Mi sueño de toda la vida ha sido entrar en política, y creo que lo cumpliré bien pronto. Voy a fundar el Partido Anticomunista de Miami (PAM). No será un partido pacifista, intelectual, con una ideología. Será un partido tiratiros, ultraderechista, que reivindique la lucha armada para capturar el poder. Nuestra meta en el corto plazo será derribar las dictaduras de Cuba y Venezuela. Luego iremos por las de Nicaragua, Bolivia y Ecuador. Pediré dinero a los magnates de Miami (comenzando por Don Francisco, Emilio Estefan y Pitbull), compraré armas de fuego usadas en Hialeah, alquilaré un yate en la marina de Key Biscayne, lo bautizaré “Grandma” en honor a mi abuelita ya finada, y zarparemos desde el puerto de Miami hacia Matanzas. Además de armas cortas y fusiles de guerra, llevaremos veneno en cápsulas que mis amigas comprarán a la mafia rusa de Sunny Isles: polonio-210, ricina, manzanas de cianuro, hojas de belladona y pastillas expiradas de Viagra. Nuestro propósito será propiciar el descanso eterno de Raúl Castro y su camarilla militar; el bien ganado reposo de Maduro, Cabello y sus paniaguados; la mudez de Rafael Correa; la calvicie de Evo Morales; y el priapismo de Daniel Ortega. Una vez que capturemos el poder en esos cinco países dominados ahora mismo por el comunismo vicioso y ladrón, instauraremos el inglés como idioma oficial y el dólar como moneda única de cambio, construiremos campos de golf de Trump allí donde ahora hay cuarteles militares, y llegaremos a un provechoso acuerdo con Jeff Bezos para que esos territorios liberados se conviertan en grandes almacenes de Amazon. A quienes se opongan a nuestros planes redentores, no los meteremos en la cárcel ni los fusilaremos ni los mandaremos al exilio, solo les regalaremos celulares Samsung Galaxy Note 7 para que se quemen las orejas de vez en cuando.
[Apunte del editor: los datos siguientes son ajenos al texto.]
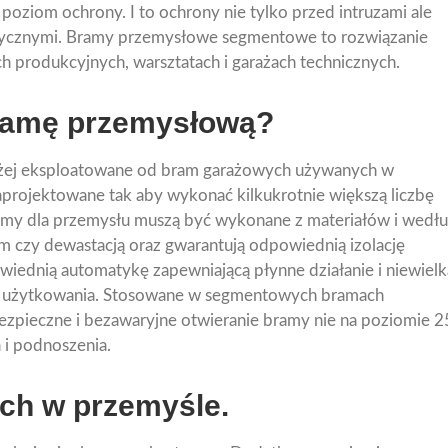
oziom ochrony. I to ochrony nie tylko przed intruzami ale
rycznymi. Bramy przemysłowe segmentowe to rozwiązanie
h produkcyjnych, warsztatach i garażach technicznych.
ramę przemysłową?
ężej eksploatowane od bram garażowych używanych w
projektowane tak aby wykonać kilkukrotnie większą liczbę
ramy dla przemysłu muszą być wykonane z materiałów i wedł
m czy dewastacją oraz gwarantują odpowiednią izolację
ednią automatykę zapewniającą płynne działanie i niewielk
o użytkowania. Stosowane w segmentowych bramach
zpieczne i bezawaryjne otwieranie bramy nie na poziomie 2
 i podnoszenia.
ch w przemyśle.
Mientras tanto, seguiré haciendo mi programa todas las medianoches, una botellita de Baileys escondida en mi cartera, unos tragos furtivos entre canción y canción, llamada y llamada. Soy La Doctora Pipiola, llevo treinta y tantos años haciendo radio en español, y no voy a permitir que unos desfachatados me hundan en el fango de la ignominia y destruyan mi legendaria carrera. Si no llego a un acuerdo de renovación con La Pundonorosa, hablaré discretamente con mis amigos de La Caracola, a ver si me contratan, o con la gerencia de radio La Tripita, conocida popularmente como “la que no tiene pies y se para”. Yo no nací para estar callada y ser sumisa y adulona y consentir los abusos de la gerencia. Yo soy una luchadora, una gladiadora, una rebelde sin causa. Mis armas letales son mis palabras libérrimas; no me hinco de rodillas ante nadie, ni siquiera ante el Papa argentino peronista socialistón; digo lo que me brota a borbotones del pecho o de las entrañas o de la trémula cueva vaginal, pues sufro de taquicardia vaginal aguda; soy una capitalista sin capitales; y no he venido al mundo para obedecer sino para mandar.

A veces, cuando voy al mall de Sawgrass y mis radioescuchas me reconocen con solo oír mi voz pidiendo bragas y sostenes extra-extra-large, me preguntan: Pero doctora Pipiola, ¿usted no cree en el amor, no tiene novio o enamorado, no ha encontrado su media naranja? Usted que sabe tanto del amor y de la vida, que da tan buenos consejos, ¿vive sola, sin nadie que le haga masajitos en los pies y le diga cositas lindas? Usted que es una triunfadora, un ejemplo, una lideresa de opinión, ¿tiene que venir a comprar a Sawgrass, como nosotras, que vivimos de nuestras pensiones de jubiladas? ¿No puede usted comprar en Dadeland, en Aventura? ¿Cómo es posible que maneje un Toyota Yaris que le regaló el argentino guapo de Kendall Toyota? Y yo me hago fotos con ellas, les firmo autógrafos (porque solo las muy veteranas todavía piden autógrafos) y les digo la verdad: Yo no creo en el amor, hija, solo creo en que a mi consolador no le fallen las baterías; y no creo en que servir a los demás y amar al prójimo te procura felicidad, pues a mí lo que me hace feliz es dormir diez horas corridas, comer chocolates y comprarme chucherías en descuento; y no creo en la democracia ni en la oclocracia, porque el pueblo no sabe elegir lo que más le conviene, creo en el gobierno de los empresarios más ricos y exitosos, y por eso voté por Trump, aunque hubiera preferido que Bloomberg fuese candidato.

Los espero a medianoche en La Pundonorosa. Por favor, ahora que estoy en crisis, ¡no dejen sola a La Doctora Pipiola!